Wednesday, August 23, 2006

Antonio Gaudi (1984)

Remember when you took her to see the church, and you made her leave early? She hates you for that.
Genre: Experimental Documentary (Japan)

Directed By: Hiroshi Teshigahara (Woman In The Dunes; A Stranger's Face)

Overview: This documentary explores the wonders of Spain's most famous architect, Antonio Gaudi.


Hi Kiddies!

I'll do this one a little differently today, since this film does it's best to circumvent my efforts at the standard five-category rating scale that I'm used to providing. I thought that rather than forcing my paradigm, I'd give this review a more 'organic' approach.


You see, the Spanish Catalan Antonio Gaudi (1852 - 1926) was inspired by nature. All his architectural works, even the most modest contributions, had a strong streak of the organic, be it a leaf-like roof on a row of houses, or a street with all the buildings, roads and sidewalks as merely an element of the whole, so intricately designed that it is seamless, looking like it just belongs.


The film opens up looking at Spain, it's people, then a few moments of shocking and truly incredible martyr art, incorporating all sorts of murals depicting all manners of execution done unto Saints. We are then instantly immersed in Gaudi's works. We see shot after shot of the buildings he created, invented really, and that focus stays until the very end.

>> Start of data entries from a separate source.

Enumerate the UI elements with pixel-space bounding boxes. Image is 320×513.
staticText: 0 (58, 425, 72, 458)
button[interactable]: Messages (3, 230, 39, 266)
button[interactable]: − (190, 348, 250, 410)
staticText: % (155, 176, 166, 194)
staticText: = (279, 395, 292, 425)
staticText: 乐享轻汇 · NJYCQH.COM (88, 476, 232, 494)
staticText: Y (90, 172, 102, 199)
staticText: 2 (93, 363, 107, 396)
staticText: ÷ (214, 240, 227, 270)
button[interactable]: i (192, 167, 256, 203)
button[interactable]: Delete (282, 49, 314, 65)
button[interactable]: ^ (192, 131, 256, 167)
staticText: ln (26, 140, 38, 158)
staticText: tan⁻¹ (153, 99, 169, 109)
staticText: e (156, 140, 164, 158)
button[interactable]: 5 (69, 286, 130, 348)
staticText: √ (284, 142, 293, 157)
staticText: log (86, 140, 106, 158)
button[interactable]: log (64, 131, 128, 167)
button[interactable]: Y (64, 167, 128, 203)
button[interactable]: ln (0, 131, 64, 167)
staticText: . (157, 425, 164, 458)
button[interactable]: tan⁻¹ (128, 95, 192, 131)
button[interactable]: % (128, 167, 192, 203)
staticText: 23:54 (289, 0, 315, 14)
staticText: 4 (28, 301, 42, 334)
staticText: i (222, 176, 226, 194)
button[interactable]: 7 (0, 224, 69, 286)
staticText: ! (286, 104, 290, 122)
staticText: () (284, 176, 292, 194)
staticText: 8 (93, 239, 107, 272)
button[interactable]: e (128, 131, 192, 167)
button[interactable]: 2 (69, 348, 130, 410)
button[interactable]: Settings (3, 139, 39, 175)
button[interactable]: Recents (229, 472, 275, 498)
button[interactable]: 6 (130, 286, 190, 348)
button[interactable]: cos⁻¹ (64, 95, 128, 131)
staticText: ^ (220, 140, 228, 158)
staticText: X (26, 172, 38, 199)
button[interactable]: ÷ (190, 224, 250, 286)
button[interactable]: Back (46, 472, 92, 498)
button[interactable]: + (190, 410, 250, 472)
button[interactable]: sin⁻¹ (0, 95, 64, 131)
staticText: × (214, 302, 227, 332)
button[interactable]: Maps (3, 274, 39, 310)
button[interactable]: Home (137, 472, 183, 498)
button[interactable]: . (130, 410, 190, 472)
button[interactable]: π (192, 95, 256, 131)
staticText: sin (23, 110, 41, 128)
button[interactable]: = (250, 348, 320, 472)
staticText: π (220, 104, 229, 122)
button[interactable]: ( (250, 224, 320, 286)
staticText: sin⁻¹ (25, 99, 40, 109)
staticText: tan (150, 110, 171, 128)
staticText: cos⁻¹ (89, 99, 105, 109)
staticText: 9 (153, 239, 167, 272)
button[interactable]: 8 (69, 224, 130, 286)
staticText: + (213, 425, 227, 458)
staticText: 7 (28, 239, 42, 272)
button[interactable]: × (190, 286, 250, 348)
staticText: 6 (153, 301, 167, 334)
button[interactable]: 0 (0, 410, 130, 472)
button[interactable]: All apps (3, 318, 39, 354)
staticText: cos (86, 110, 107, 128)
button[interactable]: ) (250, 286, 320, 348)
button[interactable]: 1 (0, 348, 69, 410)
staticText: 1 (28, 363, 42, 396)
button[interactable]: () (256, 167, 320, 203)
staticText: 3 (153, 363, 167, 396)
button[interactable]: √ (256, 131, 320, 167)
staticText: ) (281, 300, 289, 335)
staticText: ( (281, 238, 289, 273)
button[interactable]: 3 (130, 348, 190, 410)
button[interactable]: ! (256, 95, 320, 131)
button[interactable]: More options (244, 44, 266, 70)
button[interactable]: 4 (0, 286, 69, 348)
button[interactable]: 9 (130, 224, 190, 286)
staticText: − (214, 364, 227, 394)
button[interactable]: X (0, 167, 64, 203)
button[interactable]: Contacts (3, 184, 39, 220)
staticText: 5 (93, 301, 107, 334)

From churches resembling carved-out grottos to pavilions that serve more to delicately accentuate nature rather than defeat it, we see the up-close images and intricate detail of his genius. The wonder of Gaudi is not only in his grand designs, but even in more mundane buildings, as regular downtown streets are graced with his beauty, containing shops and apartments behind the smooth rolling facades looking like cliff faces with tiny burrows.


The piece-de-resistance, as they say, is the last, his greatest work, still in construction today, the Sagrada Familia, a church that builders hope will be complete 100 years after the Architect's death, in 2026. As expected, it is impressive to watch.

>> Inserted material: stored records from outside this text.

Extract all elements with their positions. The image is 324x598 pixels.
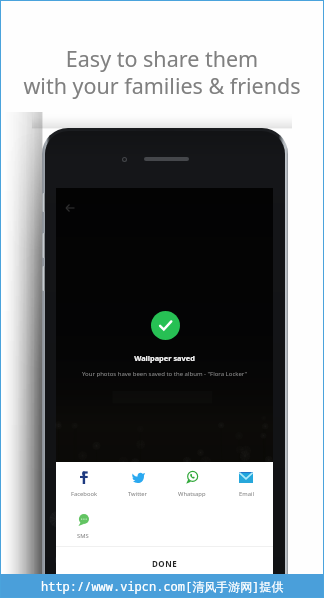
staticText: SMS [77, 532, 89, 540]
button[interactable]: Twitter [111, 471, 165, 498]
staticText: Easy to share them with your families & … [0, 44, 324, 100]
button[interactable]: SMS [56, 513, 110, 540]
staticText: Twitter [128, 490, 148, 498]
staticText: Wallpaper saved [56, 353, 273, 363]
staticText: Email [239, 490, 254, 498]
button[interactable]: Back [61, 199, 79, 217]
staticText: Your photos have been saved to the album… [56, 370, 273, 378]
button[interactable]: Whatsapp [165, 471, 219, 498]
button[interactable]: Email [219, 471, 273, 498]
staticText: Facebook [71, 490, 97, 498]
button[interactable]: DONE [56, 547, 273, 575]
staticText: http://www.vipcn.com[清风手游网]提供 [41, 578, 284, 594]
staticText: Whatsapp [178, 490, 206, 498]
button[interactable]: Facebook [56, 471, 111, 498]
staticText: DONE [152, 558, 178, 569]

This film is also inspired by nature. It is voiceless save in the soft sounds of wind through trees, water drops tinkling on ice sheets as they melt, or in symphonies of synchronicity, setting up a mood perfectly chosen for such works. As you watch, you do not learn of a man's life or his tribulations, his inspirations or his friendships, we see simply what nature (in man) has created, and this is why such a film has such a profound effect. The documentary's approach is like going on a hike, observing that which exists, not asking why it was made or what happened to the creatures that lived there. It's a meditative and stunning trip through a life's work.

It comes as no surprise that the director is a man also inspired by nature as one can see from his own masterwork, the Existentialist film, Woman in The Dunes.

There were a few things that distracted, however. Imagine a film with no voices, and with ten minutes remaining, suddenly an old man in a chair speaks of the famous church. After everything that came before, it was out of place. His voice and subtitles interfered with the flow the film had taken, and rather than leaving it soundlessly poetic, it served to explain details that weren't even all that important.

I also would have appreciated a more organic manner of filming. When I noticed the slow rolling camera coming towards the doors of one of Gaudi's designs, it seemed natural, like I was there myself, and I hoped for this to continue. I wanted long takes of climbing stairs and drifting across halls, in a way similar to Russian Arc. When we followed the long line of seats on the pavilion he created, I wanted the camera to snake across it's edge as the architecture did to the nature it surrounded. From time to time the staccato of the beautiful still images seemed unnaturally machined, and I saw too many lost opportunities to have then mesh in unison. Had this happened I would have been far more moved than I was.

Overall Rating: 80% (A Nice Tone, Not Gaudy)

I would imagine that most people, like I did, after being astounded by the works of this man would then tip their hat to those who allowed him to build them. When observing the sights around Barcelona, seeing everything he's done, we're pleased that he was allowed this much creative control. I would not dare say that Gaudi is the only one with this degree of talent, that no one has existed since, with equally brilliant designs, but I do suspect that we need not only praise the governments that allowed this man's works to flourish to such a degree that a city became renowned for being able to contain his art, but we should also inspire other governments to allow such beauty back into their common city streets.